An attempt to communicate with others e.g. those with similar experience or a
professional interest, and thereby increase my own understanding of the situation.
The human spirit isn't made for sitting still. There's always an urge to do something.
Why via the Internet?
The Internet is entirely in tune with the spirit of the Axioms - modern, boundless,
anti-authoritarian. And hypertext is a very congenial way of reading and writing - instead
of starting at the beginning and working towards the end, one follows links according
to one's interest and goes back to see which paths have not yet been trodden.
Why waste so much time on this when there is so much hunger, suffering, violence
and deprivation in the world?
A positive attitude to life and to relations between living beings can help in the long
run to eliminate hunger, suffering, violence and deprivation.
Don't you ever wonder, perhaps the Axioms are merely the product of a damaged
mind?
Of course I considered this possibility and rejected it on several grounds:
The experiences were entirely positive without the expected corresponding negative
elements. Hyperactivity without a time of inactivity, elation without a time of depression,
clarity without a time of confusion.
As mentioned above the Axioms have had a measurable positive effect on my personal
life.
The Axioms include material completely unknown to me at the time, which I've later been able to
find again in various literary sources.
What have the axioms to do with religion?
Everything and nothing. I've not enjoyed/suffered a religious upbringing so am free
from a whole lot of prejudices on that subject (although have developed a whole lot
of others as a result of observing the past horrors perpetrated in the name of authoritarian
religion). You won't find words like "god", "heaven", "love" and "sin" anywhere in the Axioms
because those words have too many traditional associations. But the religious
experience is common property to everyone and that can be found in the Axioms.

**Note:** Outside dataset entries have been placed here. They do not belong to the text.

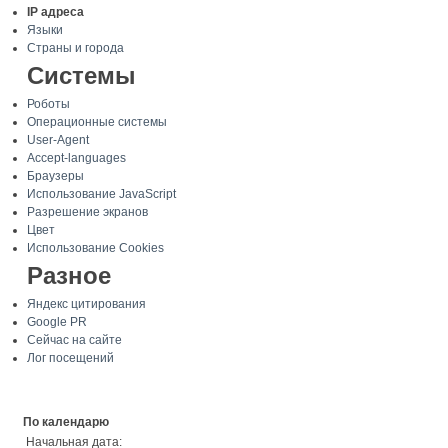
IP адреса
Языки
Страны и города
Системы
Роботы
Операционные системы
User-Agent
Accept-languages
Браузеры
Использование JavaScript
Разрешение экранов
Цвет
Использование Cookies
Разное
Яндекс цитирования
Google PR
Сейчас на сайте
Лог посещений
По календарю
Начальная дата:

The chapter on life style seems ascetic, almost forbidding. How can you talk about
delight?
The Axioms are not authoritarian. Everyone can define the life-style rules appropriate
to his/her particular situation, those quoted are merely an example. But within the limits
of those rules it is perfectly possible to enjoy a complete range of pleasurable
physical and mental experience.
On the one hand you talk of the will to attain ultimate goals and on the other you say the future is
completely determined. How can this be?
This is an old chestnut which has been tossed back and forth over the centuries by
far better minds. Let's put my view: there is for each person a correct, predetermined
path. If we exercise our will to try to progress along this path, all doors will open for us.
If we try to move in a contrary direction it will only lead to trouble of one sort or the other.